Adapting to mixed levels and ages:
- Have younger students do a simpler pattern at first if the “pass” matches up. They will eagerly practice to master the harder patterns too! I sent the patterns home with younger students so they can do some extra practice. Students love mastering tricky rhythm patterns without worry about correct notes or fingerings.
- The Style feature on Yamaha (or similar) keyboards makes everyone sound like a pro! Have younger students play just the root note of the chord and they sound like a band. Older students can play the chords in root position or in inversions.
- Put cue cards up for younger students with the letter name of the chord they need to play. Use cue cards with chord function symbols such as I, ii, IV, etc. for older students.
- Find an improvisation resource such as Forrest Kinney’s Pattern Play, a very popular collection here at Creative Keys. There are simple improvisation patterns in Music Tree and Piano Safari as well.
- Looking for something immediately accessible? You’ll have instant success improvising over the “Heart and Soul” chords (I, vi, IV, V).
- If you have young or inexperienced students, get some Avery removable stickers.
- Initially, the teacher plays the bass pattern while students improvise treble melodies. Once students have heard and participated in the pattern, have an older student take over the bass pattern – they’ll have picked it up quickly and be eager to show what they know!
- Try the Pattern Play trios and quartets – those will keep everyone busy.
- Arrange the piano benches so that students can trade parts without the piece stopping. Students in my studio love teasing each other when they lose the beat while trading and the piece “dies.” And they love it when I can’t even tell someone traded!
- Improvisation offers many opportunities to explore theory and composition concepts. For example, show students how to create a motive, then how to use that motive to create a variation, repetition, sequence, or retrograde.
- Simplify the bass pattern for young students.
- Place Avery stickers on the edges of the keys to mark the notes students should play or should not play if the scale or pattern is not part of their music vocabulary yet.
- Have students write their motive and variations on white boards or paper while they wait for their turn to improvise. Students may write letter names, or notation, or use their own creative notation system.
Writing scales and building chords
- Purchase or make cards with the letters of the music alphabet on them. Some resources – Wendy Steven’s Monkeys, Susan Paradis’s alphabet cards, or Music Mind Games alphabet cards. Or just use plain index cards to make your own. Be sure you have some way of indicating sharps and flats. Each student will need two sets of cards in contrasting colors.
- Prepare small cards with the words major, minor, and diminished on them.
- Prepare small cards with scale degrees, Roman Numerals I, ii, iii, IV, V, etc. on them.
- Alternately, provide blank cards or sticky notes the students can write on to create their own labels.
- Have students quickly build a scale with their cards on the floor.
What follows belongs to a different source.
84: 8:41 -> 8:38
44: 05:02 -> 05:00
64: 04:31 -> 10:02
Place the first note of the scale by their left knee and build horizontally to the right. You can build five note scales, major or minor one octave scales, modes, etc.
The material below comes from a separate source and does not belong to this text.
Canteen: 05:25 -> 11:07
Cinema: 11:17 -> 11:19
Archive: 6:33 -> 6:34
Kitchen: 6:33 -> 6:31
- Have students label the various scale degrees of their scale under the scale.
- Build a triad on each scale degree and test each triad out on the piano to see if it’s major or minor or something else. Label the triad with the correct card.
- If teaching scale degrees, add Roman numerals beneath the scale degree card to indicate the chord function.
- Have students build a scale they understand – younger students might build a five note scale (Pentascale) and older students might be working on full scales, minor scales, or even modes.
- Have each student play the scale they created on the piano.
- Have older students, who might build their scales and chords very quickly, create and write a chord progression using the chords in their scale. Or have them add finger number cards to demonstrate the scale fingering.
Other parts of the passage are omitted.